A FentCheck é uma das várias organizações não governamentais e sem fins lucrativos que trabalham na contenção de danos na área.
Só em 2022, distribuiu 50 mil testes e tem feito um trabalho de aproximação com consumidores e funcionários dos estabelecimentos, além de treinar o uso de Narcan, um antídoto que reverte a overdose.
“Estamos sempre a reabastecer os recipientes com testes e isso nos dá a oportunidade de falar com os empregados de bar, com os clientes, e por vezes direcioná-los a programas de MAT [medication-assisted treatment]”, explicou Shold.
A organização vai começar a distribuir testes em Nova York e pretende expandir, de forma dramática, sua cobertura em Los Angeles, onde agora está limitada a West Hollywood.
Los Angeles tem assistido a um agravamento da situação, com as mortes por fentanil no condado a aumentarem 14 vezes nos últimos cinco anos.
Na Universidade do Sul da Califórnia (USC) a organização sem fins lucrativos TACO (Team Awareness Combatting Operation) ensina os estudantes a usar o antídoto Narcan, a testar as drogas e a perceber os potenciais efeitos.
A consciencialização dos riscos tornou-se mais urgente quando, em setembro passado, uma adolescente de 15 anos foi encontrada morta na escola secundária Bernstein, em Hollywood, depois de consumir percocet (uma combinação de oxycodone e acetaminophen) contaminado com fentanil.
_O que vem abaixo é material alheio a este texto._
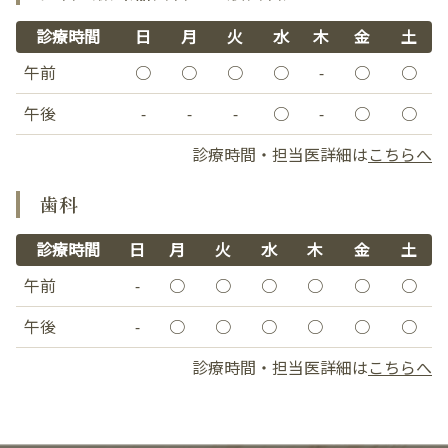
診療時間
日
月
火
水
木
金
土
午前
○
○
○
○
-
○
○
午後
-
-
-
○
-
○
○
診療時間・担当医詳細は
こちらへ
歯科
診療時間
日
月
火
水
木
金
土
午前
-
○
○
○
○
○
○
午後
-
○
○
○
○
○
○
診療時間・担当医詳細は
こちらへ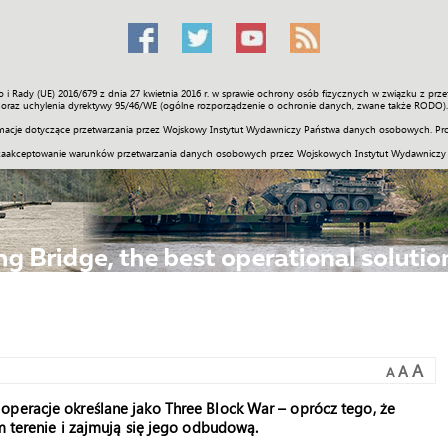
o i Rady (UE) 2016/679 z dnia 27 kwietnia 2016 r. w sprawie ochrony osób fizycznych w związku z 
Świat
Społeczność
Sport
Historia
Galerie
Wideo
ENGLI
oraz uchylenia dyrektywy 95/46/WE (ogólne rozporządzenie o ochronie danych, zwane także RODO).
acje dotyczące przetwarzania przez Wojskowy Instytut Wydawniczy Państwa danych osobowych. Pro
zaakceptowanie warunków przetwarzania danych osobowych przez Wojskowych Instytut Wydawniczy
A
A
A
operacje określane jako Three Block War – oprócz tego, że
m terenie i zajmują się jego odbudową.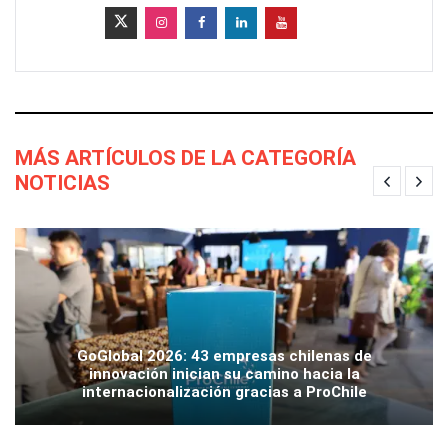
MÁS ARTÍCULOS DE LA CATEGORÍA
NOTICIAS
GoGlobal 2026: 43 empresas chilenas de
innovación inician su camino hacia la
internacionalización gracias a ProChile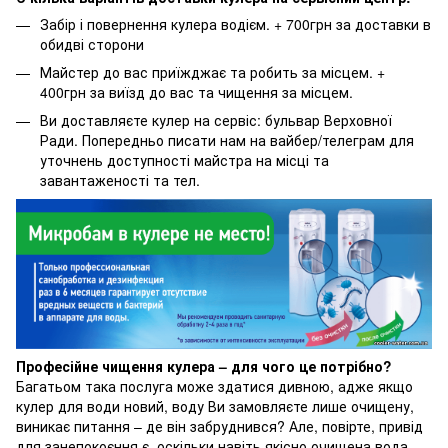
Забір і повернення кулера водієм. + 700грн за доставки в
обидві сторони
Майстер до вас приїжджає та робить за місцем. +
400грн за виїзд до вас та чищення за місцем.
Ви доставляєте кулер на сервіс: бульвар Верховної
Ради. Попередньо писати нам на вайбер/телеграм для
уточнень доступності майстра на місці та
завантаженості та тел.
Професійне чищення кулера – для чого це потрібно?
Багатьом така послуга може здатися дивною, адже якщо
кулер для води новий, воду Ви замовляєте лише очищену,
виникає питання – де він забруднився? Але, повірте, привід
для занепокоєння є, оскільки навіть якісно очищена вода,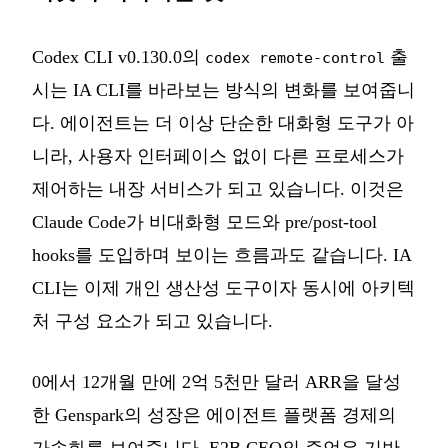
Codex CLI v0.130.0의
출
codex remote-control
시는 IA CLI를 바라보는 방식의 변화를 보여줍니
다. 에이전트는 더 이상 단순한 대화형 도구가 아
니라, 사용자 인터페이스 없이 다른 프로세스가
제어하는 내장 서비스가 되고 있습니다. 이것은
Claude Code가 비대화형 모드와 pre/post-tool
hooks를 도입하며 보이는 흐름과도 같습니다. IA
CLI는 이제 개인 생산성 도구이자 동시에 아키텍
처 구성 요소가 되고 있습니다.
0에서 12개월 만에 2억 5천만 달러 ARR을 달성
한 Genspark의 성장은 에이전트 플랫폼 경제의
가속화를 보여줍니다. E2B CEO의 증언은 기반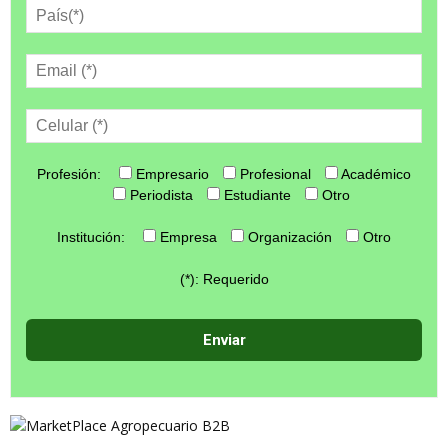
Profesión:
Empresario
Profesional
Académico
Periodista
Estudiante
Otro
Institución:
Empresa
Organización
Otro
(*): Requerido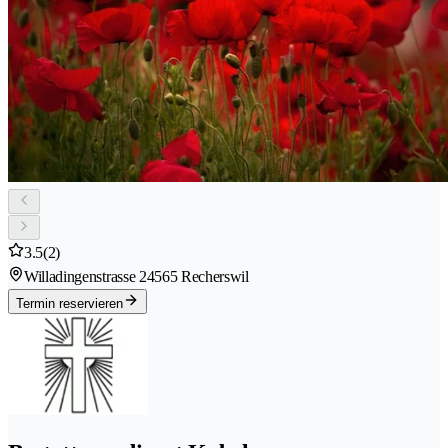
3.5
(2)
Willadingenstrasse 2
4565 Recherswil
Termin reservieren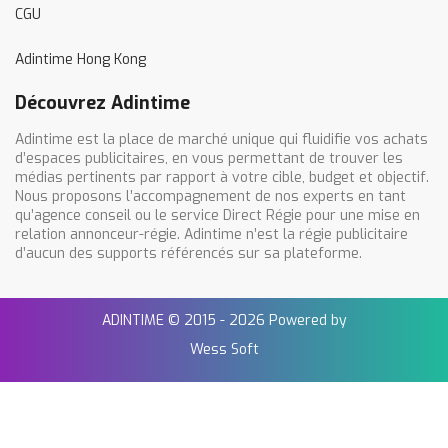
CGU
Adintime Hong Kong
Découvrez Adintime
Adintime est la place de marché unique qui fluidifie vos achats
d’espaces publicitaires, en vous permettant de trouver les
médias pertinents par rapport à votre cible, budget et objectif.
Nous proposons l’accompagnement de nos experts en tant
qu’agence conseil ou le service Direct Régie pour une mise en
relation annonceur-régie. Adintime n’est la régie publicitaire
d’aucun des supports référencés sur sa plateforme.
ADINTIME © 2015 - 2026 Powered by
Wess Soft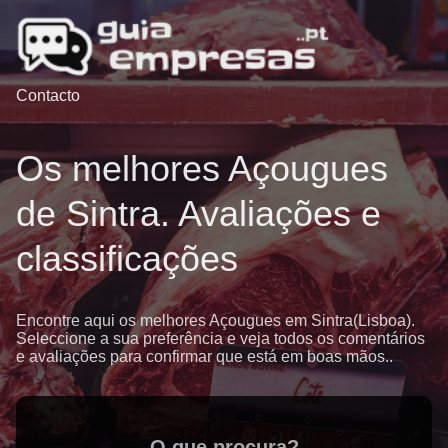
Contacto
Os melhores Açougues
de Sintra. Avaliações e
classificações
Encontre aqui os melhores Açougues em Sintra(Lisboa).
Seleccione a sua preferência e veja todos os comentários
e avaliações para confirmar que está em boas mãos..
O que procura?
Mesmo quando o desfecho não é trágico, a pessoa pode ficar viciada, explicou Dean Shold.
“Qualquer opiáceo pode viciar em cerca de três dias”, frisou. “Consideramos que, ao encorajar o teste de drogas e o não consumo de produto que tiver fentanil, evitamos que mais pessoas fiquem viciadas em opiáceos”.
Ele está otimista quanto ao avanço de algumas medidas, como a disseminação dos testes e a despenalização de algumas drogas, mas admite a gravidade da situação.
“Metemo-nos num beco de onde é difícil sair”.